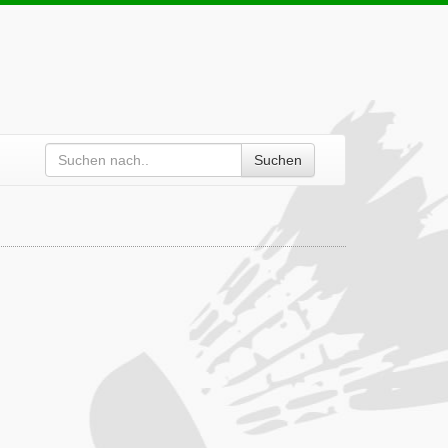
Suchen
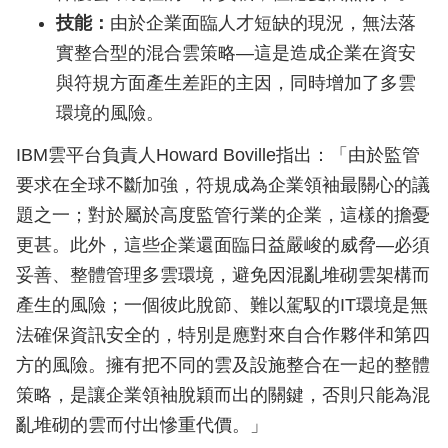
技能：
由於企業面臨人才短缺的現況，無法落
實整合型的混合雲策略—這是造成企業在資安
與符規方面產生差距的主因，同時增加了多雲
環境的風險。
IBM雲平台負責人Howard Boville指出：「由於監管
要求在全球不斷加強，符規成為企業領袖最關心的議
題之一；對於屬於高度監管行業的企業，這樣的擔憂
更甚。此外，這些企業還面臨日益嚴峻的威脅—必須
妥善、整體管理多雲環境，避免因混亂堆砌雲架構而
產生的風險；一個彼此脫節、難以駕馭的IT環境是無
法確保資訊安全的，特別是應對來自合作夥伴和第四
方的風險。擁有把不同的雲及設施整合在一起的整體
策略，是讓企業領袖脫穎而出的關鍵，否則只能為混
亂堆砌的雲而付出慘重代價。」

● ● ● ●

→ YOUR OBJECTIVE
Everything from the line with "產生的風險；一個彼此脫節、難以駕馭的IT環境是無" down to the last line of the data above should be returned exactly, with both ends kept and nothing added.

→ ANSWER TO THE PROBLEM
產生的風險；一個彼此脫節、難以駕馭的IT環境是無
法確保資訊安全的，特別是應對來自合作夥伴和第四
方的風險。擁有把不同的雲及設施整合在一起的整體
策略，是讓企業領袖脫穎而出的關鍵，否則只能為混
亂堆砌的雲而付出慘重代價。」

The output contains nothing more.